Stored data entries
-- Opening Marker --
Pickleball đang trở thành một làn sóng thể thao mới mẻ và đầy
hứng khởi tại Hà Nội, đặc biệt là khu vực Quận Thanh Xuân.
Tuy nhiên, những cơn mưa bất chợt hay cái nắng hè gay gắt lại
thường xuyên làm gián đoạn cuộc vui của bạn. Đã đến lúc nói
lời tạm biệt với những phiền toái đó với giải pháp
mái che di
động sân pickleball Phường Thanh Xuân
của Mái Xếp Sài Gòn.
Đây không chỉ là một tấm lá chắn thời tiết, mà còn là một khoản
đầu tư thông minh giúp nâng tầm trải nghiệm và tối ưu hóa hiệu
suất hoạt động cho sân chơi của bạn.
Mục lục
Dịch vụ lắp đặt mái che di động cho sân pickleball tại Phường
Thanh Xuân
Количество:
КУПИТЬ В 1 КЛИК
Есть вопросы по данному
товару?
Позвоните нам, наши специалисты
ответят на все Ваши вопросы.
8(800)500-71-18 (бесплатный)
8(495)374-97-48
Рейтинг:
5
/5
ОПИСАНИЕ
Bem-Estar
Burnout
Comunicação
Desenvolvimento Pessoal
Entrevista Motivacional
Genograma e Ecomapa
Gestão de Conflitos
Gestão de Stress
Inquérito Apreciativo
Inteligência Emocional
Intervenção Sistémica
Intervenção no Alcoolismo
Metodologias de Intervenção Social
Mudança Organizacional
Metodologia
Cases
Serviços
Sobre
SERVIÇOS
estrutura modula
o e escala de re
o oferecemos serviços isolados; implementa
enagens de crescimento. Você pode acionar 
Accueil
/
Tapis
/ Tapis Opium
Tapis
-- Closing Marker --
*Activity:*
Copy exactly the stretch of data above from the line with "thường xuyên làm" through the line with "Đây không chỉ", and omit all other lines.

*Answer to this problem:*
thường xuyên làm gián đoạn cuộc vui của bạn. Đã đến lúc nói
lời tạm biệt với những phiền toái đó với giải pháp
mái che di
động sân pickleball Phường Thanh Xuân
của Mái Xếp Sài Gòn.
Đây không chỉ là một tấm lá chắn thời tiết, mà còn là một khoản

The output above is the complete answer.